The notion of least privilege may be applied to users, endpoints, and tasks-automating apps such as CI/CD and build systems. Organizations should be wary of privilege creep, which is likely to occur over time when users are granted greater privileges to facilitate a one-time access request. Then the administrator forgets to withdraw those privileges when the access is no longer necessary.
The least privilege notion is essential to establish Zero Trust security because it motivates security organizations to not trust users depending on whether they are within or outside the perimeter and allows them to check access continually.
Endpoint security technology is used to prevent the compromise of end-user devices. Here, software agents monitor endpoints for dangerous behavior, block the launch of processes, and prevent malware from being downloaded or malicious network access from being initiated from a compromised endpoint. A Comprehensive Zero Trust security infrastructure ensures the protection of all user endpoints with the help of an endpoint security solution.

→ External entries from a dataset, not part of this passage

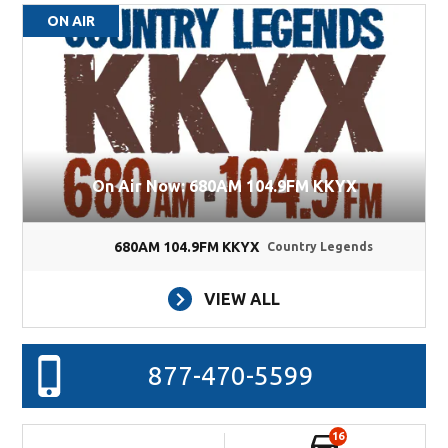
ON AIR
On Air Now: 680AM 104.9FM KKYX
680AM 104.9FM KKYX
Country Legends
VIEW ALL
877-470-5599
16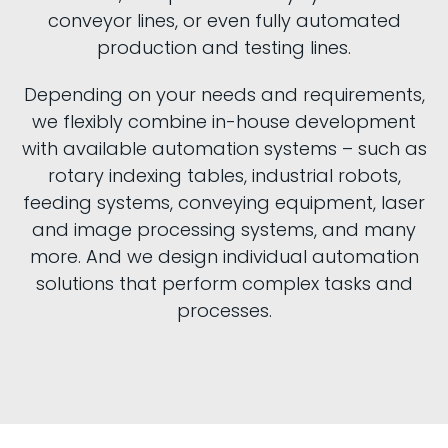
conveyor lines, or even fully automated
production and testing lines.
Depending on your needs and requirements,
we flexibly combine in-house development
with available automation systems – such as
rotary indexing tables, industrial robots,
feeding systems, conveying equipment, laser
and image processing systems, and many
more. And we design individual automation
solutions that perform complex tasks and
processes.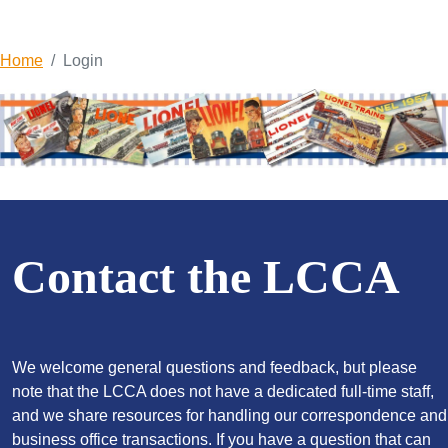
Home
Login
Contact the LCCA
We welcome general questions and feedback, but please
note that the LCCA does not have a dedicated full-time staff,
and we share resources for handling our correspondence and
business office transactions. If you have a question that can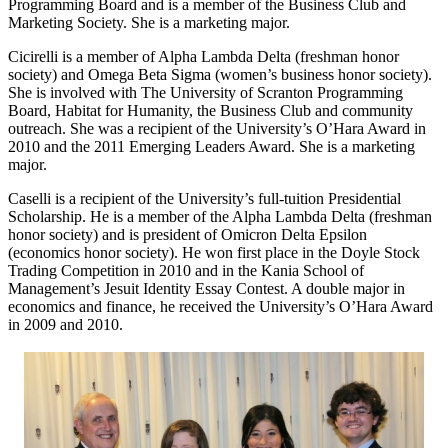
Programming Board and is a member of the Business Club and
Marketing Society. She is a marketing major.
Cicirelli is a member of Alpha Lambda Delta (freshman honor
society) and Omega Beta Sigma (women’s business honor society).
She is involved with The University of Scranton Programming
Board, Habitat for Humanity, the Business Club and community
outreach. She was a recipient of the University’s O’Hara Award in
2010 and the 2011 Emerging Leaders Award. She is a marketing
major.
Caselli is a recipient of the University’s full-tuition Presidential
Scholarship. He is a member of the Alpha Lambda Delta (freshman
honor society) and is president of Omicron Delta Epsilon
(economics honor society). He won first place in the Doyle Stock
Trading Competition in 2010 and in the Kania School of
Management’s Jesuit Identity Essay Contest. A double major in
economics and finance, he received the University’s O’Hara Award
in 2009 and 2010.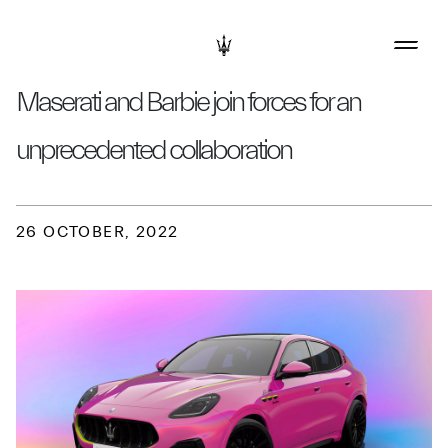
Maserati and Barbie join forces for an
unprecedented collaboration
26 OCTOBER, 2022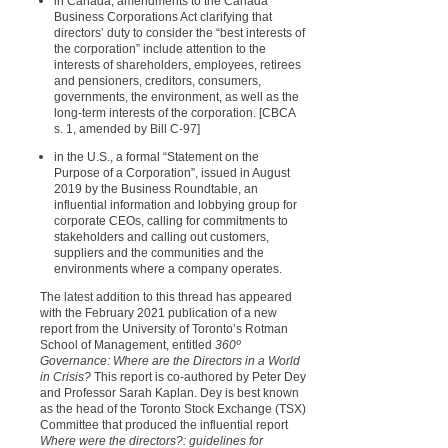
in Canada, amendments to the Canada
Business Corporations Act clarifying that
directors’ duty to consider the “best interests of
the corporation” include attention to the
interests of shareholders, employees, retirees
and pensioners, creditors, consumers,
governments, the environment, as well as the
long-term interests of the corporation. [CBCA
s. 1, amended by Bill C-97]
in the U.S., a formal “Statement on the
Purpose of a Corporation”, issued in August
2019 by the Business Roundtable, an
influential information and lobbying group for
corporate CEOs, calling for commitments to
stakeholders and calling out customers,
suppliers and the communities and the
environments where a company operates.
The latest addition to this thread has appeared
with the February 2021 publication of a new
report from the University of Toronto’s Rotman
School of Management, entitled
360º
Governance: Where are the Directors in a World
in Crisis?
This report is co-authored by Peter Dey
and Professor Sarah Kaplan. Dey is best known
as the head of the Toronto Stock Exchange (TSX)
Committee that produced the influential report
Where were the directors?: guidelines for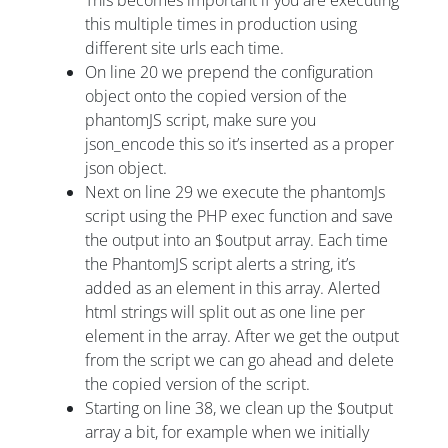
this multiple times in production using
different site urls each time.
On line 20 we prepend the configuration
object onto the copied version of the
phantomJS script, make sure you
json_encode this so it’s inserted as a proper
json object.
Next on line 29 we execute the phantomJs
script using the PHP exec function and save
the output into an $output array. Each time
the PhantomJS script alerts a string, it’s
added as an element in this array. Alerted
html strings will split out as one line per
element in the array. After we get the output
from the script we can go ahead and delete
the copied version of the script.
Starting on line 38, we clean up the $output
array a bit, for example when we initially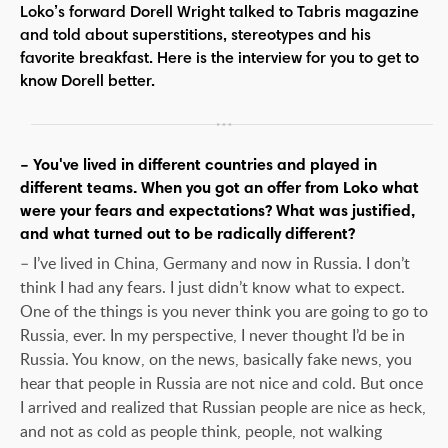
Loko’s forward Dorell Wright talked to Tabris magazine
and told about superstitions, stereotypes and his
favorite breakfast. Here is the interview for you to get to
know Dorell better.
– You've lived in different countries and played in
different teams. When you got an offer from Loko what
were your fears and expectations? What was justified,
and what turned out to be radically different?
– I’ve lived in China, Germany and now in Russia. I don’t
think I had any fears. I just didn’t know what to expect.
One of the things is you never think you are going to go to
Russia, ever. In my perspective, I never thought I’d be in
Russia. You know, on the news, basically fake news, you
hear that people in Russia are not nice and cold. But once
I arrived and realized that Russian people are nice as heck,
and not as cold as people think, people, not walking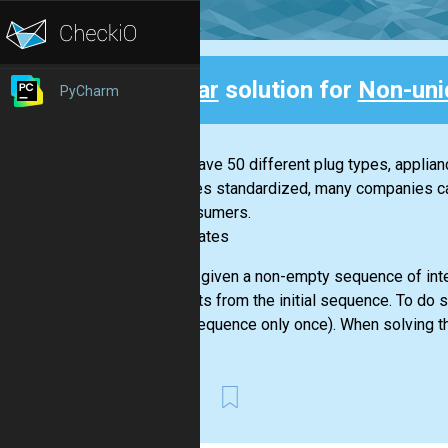
Clear
solution for
Non-uni
PyCharm
Back
If you have 50 different plug types, applia
becomes standardized, many companies can 
for consumers.
-- Bill Gates
You are given a non-empty sequence of inte
elements from the initial sequence. To do 
given sequence only once). When solving th
First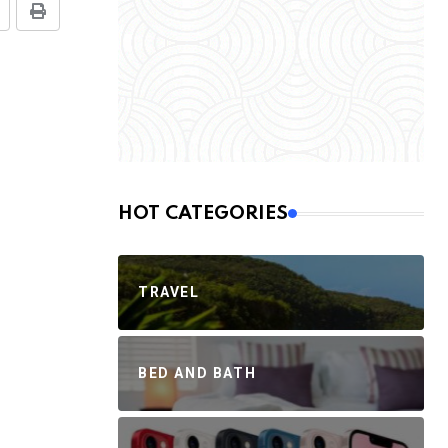
HOT CATEGORIES
TRAVEL
BED AND BATH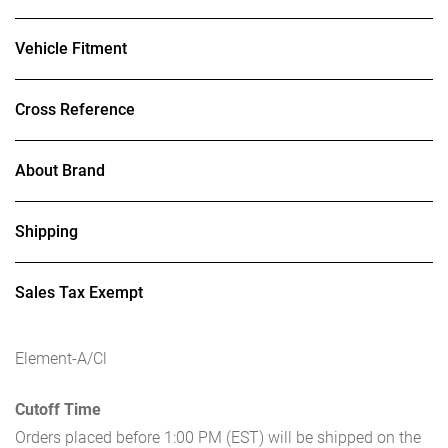
Vehicle Fitment
Cross Reference
About Brand
Shipping
Sales Tax Exempt
Element-A/Cl
Cutoff Time
Orders placed before 1:00 PM (EST) will be shipped on the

Getting Started with Zero Trust Security
Here are a few guidelines that can help you along your journey in implementing a comprehensive Zero Trust Security framework within your firm:
- Evaluate and audit users, endpoints, and business applications. Further, map the present access paths and the network flow between them.
- Consider using a single sign-on solution to unify various identity management systems.
- Adopt a network micro-segmentation strategy to prevent lateral movement by malware and ransomware and reduce the exposed attack surface.
- Standardize an endpoint security technology within the enterprise to secure endpoints when off-campus.
- Continuously audit user privileges and apply the least privilege approach to ensure users only have access to job-related resources.
- Security warnings from multiple products should be combined and evaluated using SIEM.
Hackers have taken recourse to more sophisticated techniques. Consequently, the field of cybersecurity remains one step ahead with new technology to equip enterprises with the appropriate tools to combat security risks.
With Zero Trust as a security procedure, businesses may remain safe from internet threats. Companies need to protect themselves against ransomware and other attacks by adopting authentication and segmentation policies and establishing trust zones.